Senyum tadi berubah menjadi tawa. Menambah kesan manis pada wajah Alana. Mungkin Alzean terlalu memikirkan tentang dirinya dan calon buah hatinya. Seharusnya suaminya itu tidak perlu terlalu berlebihan.
“Kita bakal ngurus baby sama-sama. Ngerti? Bukan cuma kita. Banyak orang yang sayang sama dia. Gak ada yang perlu di khawatirin.”
“Bukan itu. Aku takut baby jadi kayak aku. Kasar, br*ngsek, egois, selalu mau menang sendiri.”
“Siapa bilang kamu gitu? Enggak. Kamu baik. Kamu hebat. Kamu udah jadi yang terbaik buat aku. Tau gak, sih, Al? Mungkin kalau bukan kamu gak ada yang bakal keluarin aku dari masalah yang buat aku terpuruk selama bertahun-tahun. Mungkin aku gak bisa lagi ketemu cowok kayak kamu. Mungkin ada yang lebih baik. Tapi kamu yang terbaik. Singkatnya gini. Jangan pernah nilai diri kamu sendiri dari satu sudut pandang. Liat juga kelebihan yang ada di diri kamu.”
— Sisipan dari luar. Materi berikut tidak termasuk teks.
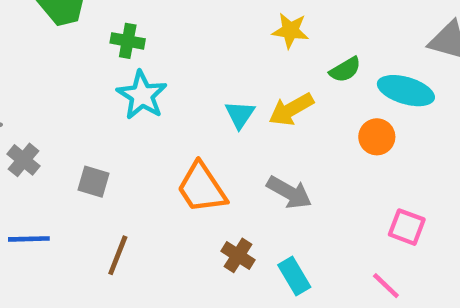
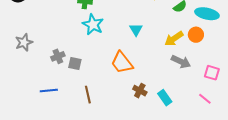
yellow arrow: (291, 109) -> (174, 39), moved
gray cross: (23, 160) -> (58, 56), moved, turned 32
gray arrow: (289, 192) -> (181, 62), moved
brown line: (118, 255) -> (88, 95), turned -30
Penjelasan panjang dari Alana berhasil membuat perasaan Alzean menjadi lebih baik. Beban pikirannya seolah tersingkir. Sudah berhari-hari lelaki itu memikirkan tentang calon buah hatinya. Bagaimana jika bayi yang belum di ketahui jenis kelaminnya itu akan menuruni sifatnya? Bagaimana jika anaknya akan menjadi sosok yang kasar dan egois? Dan bagaimana dirinya akan menghadapi anaknya? Semua itu terus berputar-putar di otaknya.
Namun setelah mendengar penjelasan Alana, tiba-tiba saja Alzean menjadi yakin jika dirinya bisa mendidik anaknya. Tidak peduli tentang jenis kelaminnya. Alzean akan mendidiknya menjadi seperti Alana. Setidaknya jangan sampai mengikuti sifatnya yang mudah terpancing emosi.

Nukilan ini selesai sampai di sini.